« Déterrer les os » de Gabrielle Lessard au Théâtre d’Aujourd’hui: confessions sur l’oreiller
P.-A. BuissonPublié en 2016 chez Hamac, ce premier roman de Fanie Demeule est une élaboration romanesque sur son mémoire de maîtrise, qui était lui-même inspiré de ses « Carnets d’anorexie » tenus pendant son adolescence. C’est un texte très personnel et écrit de façon à ce que le lecteur ressente physiquement le même dégoût pour la nourriture qu’éprouve la narratrice, une manifestation assez rare du pouvoir des mots.
L’histoire est assez simple : un couple, pendant une nuit d’insomnie, revient sur l’histoire qui les a menés à se rencontrer. La femme (Charlotte Aubin) fait une crise d’angoisse et croit qu’elle va mourir, et son copain (Jérémie Francoeur) tente de l’apaiser en lui racontant son adolescence ponctuée par des épisodes obsessifs et gourmands. Sa jeunesse, la découverte de son insatiabilité, ses désastreux amours; tout est prétexte à ciseler des bonnes répliques, et la jeune femme en redemande, fidèle à son appétit sans fin pour ce qui lui donne du plaisir.
Le livre examine la relation conflictuelle entre l’appétit sans fin de l’auteure, son horreur des résultats de ce même appétit, et son désir acharné de contrôler l’image qu’elle projette. L’adaptation et la mise en scène de Gabrielle Lessard reprennent ses idées de base, mais alors que sous sa forme littéraire, le récit proposait une seule narratrice, le personnage de Francoeur a été ajouté pour la transposition théâtrale. Cela a pour effet de briser la monotonie potentielle d’un long monologue, mais aussi d’en faire un captif dévoué d’une histoire dans laquelle il n’a qu’un minuscule rôle à jouer.
Dans un très réussi décor feutré de chambre à coucher tirée tout droit d’un rêve épuré, une scénographie signée Odile Gamache, les acteurs sont habillés de pyjamas blancs, et évoluent dans un lit très long, presque sous forme de catwalk, impression renforcée par les sièges qui se trouvent des deux côtés de la scène.
On en vient même à douter de la réalité de l’échange, comme si le lit était un nuage, accueillant les chimères nocturnes du couple.
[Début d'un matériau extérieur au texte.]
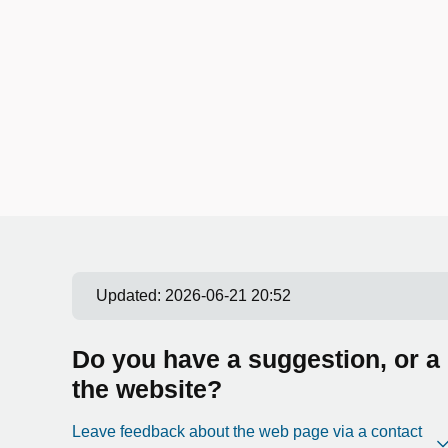
Updated:
2026-06-21 20:52
Do you have a suggestion, or a
the website?
Leave feedback about the web page via a contact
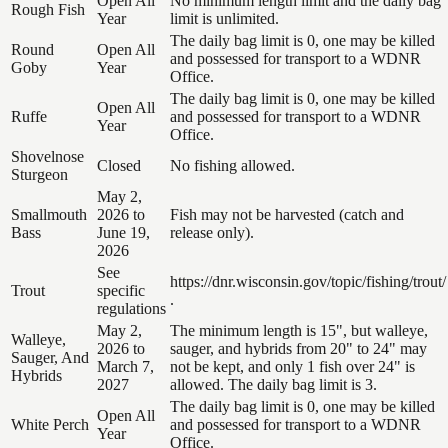
Open All
No minimum length limit and the daily bag
Rough Fish
Year
limit is unlimited.
The daily bag limit is 0, one may be killed
Round
Open All
and possessed for transport to a WDNR
Goby
Year
Office.
The daily bag limit is 0, one may be killed
Open All
Ruffe
and possessed for transport to a WDNR
Year
Office.
Shovelnose
Closed
No fishing allowed.
Sturgeon
May 2,
Smallmouth
2026 to
Fish may not be harvested (catch and
Bass
June 19,
release only).
2026
See
https://dnr.wisconsin.gov/topic/fishing/trout/
Trout
specific
.
regulations
May 2,
The minimum length is 15", but walleye,
Walleye,
2026 to
sauger, and hybrids from 20" to 24" may
Sauger, And
March 7,
not be kept, and only 1 fish over 24" is
Hybrids
2027
allowed. The daily bag limit is 3.
The daily bag limit is 0, one may be killed
Open All
White Perch
and possessed for transport to a WDNR
Year
Office.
C’est ici l’amour salvateur que l’on célèbre réellement, l’effet thérapeutique que peut avoir une patience bienveillante. Les performances sont sans faille, et le texte coule comme de la musique dans la bouche des interprètes; la chimie amoureuse attendue n’est toutefois pas au rendez-vous.
Avec les éclairages pastel de Cédric Delorme-Bouchard et la musique d’ambiance de Le Futur, utilisée avec parcimonie, cet échange nocturne prend la forme d’une confession, une version onirique en chair et en os d’un récit qui nous avait déjà beaucoup touché sous sa forme littéraire. L’importance de l’image et la tyrannie du regard des autres, deux maux très contemporains, y apparaissent dans toute leur toxicité, et on y explore les nombreuses psychoses pouvant en résulter; c’est toutefois un message d’espoir qui en ressort, ainsi que l’étrange impression d’avoir été témoin d’un rituel très intime, que balaient les premiers rayons du soleil comme s’il s’agissait d’un mauvais rêve.
La pièce est présentée au Centre du Théâtre d'Aujourd'hui jusqu'au 5 mai.